It's been a little while since I've written anything here. I was off on a break from school for a couple of weeks over Halloween, but I've started attending classes again now. Halloween felt off. It didn't feel special or significant at all. I felt like I should have been doing something exciting, but instead, all I did was sit at home. I did call some close friends, though, which was nice. My sleep schedule had become practically nonexistent while I was off, so getting back into a routine has been hard and I've been feeling very tired and lazy recently.
I'm doing a lot of assessments right now, as well, which isn't really helping. I keep finding myself worrying about them no matter how much I study, but thankfully they seem to be going well so far. I'm not sure if I'm even going to end up doing my exams later on in the year. (This is because of the virus.) I don't know if I would even want to. Learning this way has been different and strange. I'm glad that we're attending school in person where I am, for the most part. It's a lot easier to stay motivated and to focus this way.
I haven't been doing a whole lot, honestly. Feeling like I'm being this unproductive has definitely been starting to upset me. I'm watching through The Crown with someome at the moment, and it's been interesting so far.

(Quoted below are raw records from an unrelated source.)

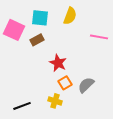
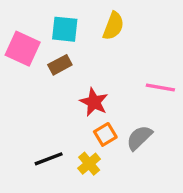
pink line: (99, 37) -> (160, 87), moved
yellow cross: (55, 101) -> (89, 164), turned 32
black line: (22, 106) -> (49, 159), moved

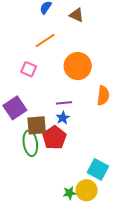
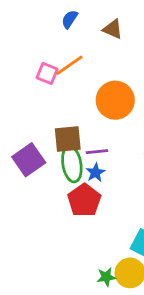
pink square: (29, 69) -> (47, 73), moved
brown square: (37, 125) -> (68, 139), moved
green ellipse: (30, 143) -> (72, 164), moved

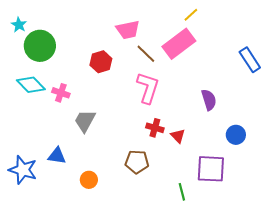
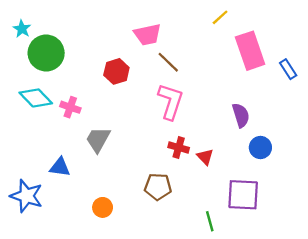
pink rectangle: (179, 44) -> (250, 51), moved, turned -72
blue rectangle: (250, 60) -> (288, 69), size x0.7
blue circle: (236, 135) -> (260, 148), moved
blue triangle: (57, 156) -> (60, 167), moved

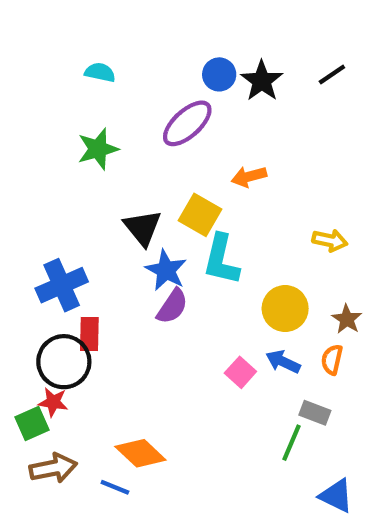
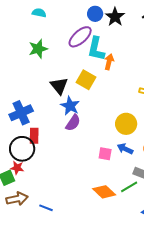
orange arrow: (249, 177) -> (109, 62), turned 119
cyan L-shape: (221, 260) -> (96, 49), moved
pink square: (240, 372) -> (105, 154), turned -32
green line: (292, 443) -> (129, 187), turned 36
orange diamond: (140, 453) -> (104, 192), moved

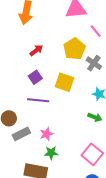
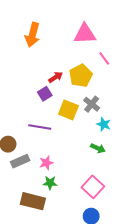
red arrow: (36, 50) -> (56, 77), moved
gray cross: (94, 63) -> (92, 104), moved
purple square: (35, 77) -> (45, 94), moved

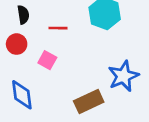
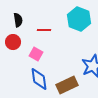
blue diamond: (22, 95) -> (39, 79), moved

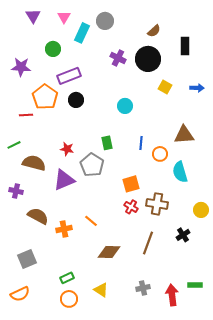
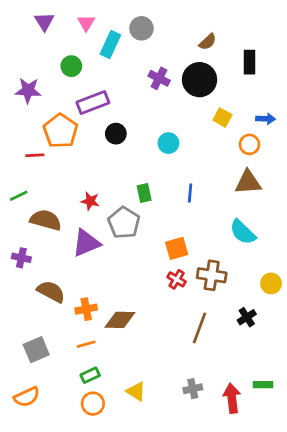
black circle: (76, 100) -> (116, 134), moved
orange circle: (160, 154) -> (249, 144), moved
cyan semicircle: (180, 172) -> (243, 232), turned -30
orange line: (91, 221) -> (86, 344), moved, turned -56
brown diamond: (109, 252) -> (120, 320), moved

I'm also thinking of reading Coraline, either before or after I finish 1984.
This hasn't happened to me recently, but I thought that I would write a little about it here since I don't think that I've ever spoken to anyone who has told me that they've experienced anything like this, and I'm sure that someone out there has.
Sometimes I find myself really enjoying the time I spend with a certain person. Something along those lines, anyways - we get along really well, they seem really interesting, we talk a lot, things just seem to click, et cetera. Things like that. Everything is going just fine, and then all of a sudden, I can't stand being around them. They start to repulse me. The little things that I had never noticed about them before (or maybe even liked) suddenly seem annoying. They become repulsive. The face that they make when they're angry? Their laugh? The way that they eat? Some of these things might start to repulse me, or simply make me angry.

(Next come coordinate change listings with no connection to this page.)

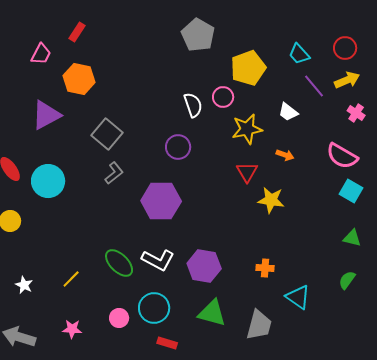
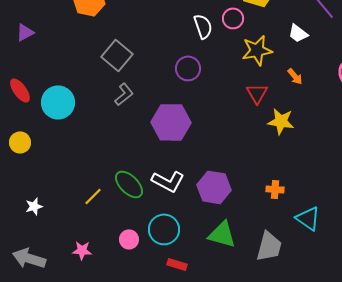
purple triangle: (46, 115) -> (25, 32), moved, size x0.6
orange arrow: (285, 155) -> (295, 76), turned 30
yellow line: (71, 279) -> (93, 196), moved
white star: (24, 285) -> (34, 206), turned 30

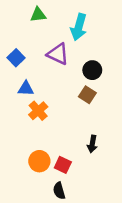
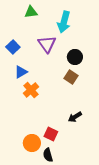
purple triangle: (58, 54) -> (47, 44), turned 30
blue triangle: (26, 89) -> (21, 72), turned -32
black arrow: (92, 144) -> (75, 117), turned 48
orange circle: (39, 161) -> (32, 143), moved

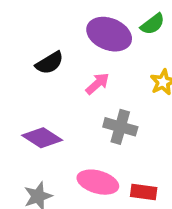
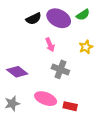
black semicircle: (50, 63) -> (34, 19), moved
pink arrow: (97, 84) -> (50, 45), turned 104

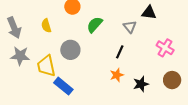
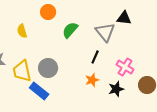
gray triangle: (130, 27) -> (105, 32), size x1.5
pink cross: (165, 48) -> (125, 67), moved
gray circle: (70, 50) -> (48, 68), moved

It doesn't happen to me often, but it's happened a few times. It's very bothersome, because I never seem to be able to wrap my head around why it happens or how to make it go away. Firstly, in a scenario like this, I've completely lost interest in spending time with someone that I had previously become close to - something that I probably used to really enjoy. Secondly, it makes me feel guilty. I don't like hurting people. If someone you cared about simply turned away from you and started avoiding you, it wouldn't feel nice at all, right? That's why I always try to give whoever it is that's become 'repulsive' an explanation, if it feels necessary.
Even then, explaining this to the people that it's happened with has always been particularly unpleasant. It makes me feel terrible. Again, though, it doesn't happen often, and because of that, it very rarely affects my relationships with people. Have you ever experienced anything like this?

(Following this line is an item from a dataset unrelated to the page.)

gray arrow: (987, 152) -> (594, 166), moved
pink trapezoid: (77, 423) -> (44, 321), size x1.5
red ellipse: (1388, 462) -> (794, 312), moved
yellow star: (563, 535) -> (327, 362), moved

As for some more updates on what's been going on regarding me: I've decided to start seeing a therapist again, so I'm hoping that goes well. I don't want to wallow in things. I'm not really sure what will happen with that just yet, but I've contacted them already, and I should hopefully see them soon. I also got a new 'fidget toy' recently, which I've found has helped me focus quite a lot. It's also nice to just have something to mess around with whenever I'm worried or upset. (I got one of these. I recommend them.)
I went shopping for the first time in months. I got new clothes. Stripy shirts are so cool.
I guess that's all for now. Stay safe.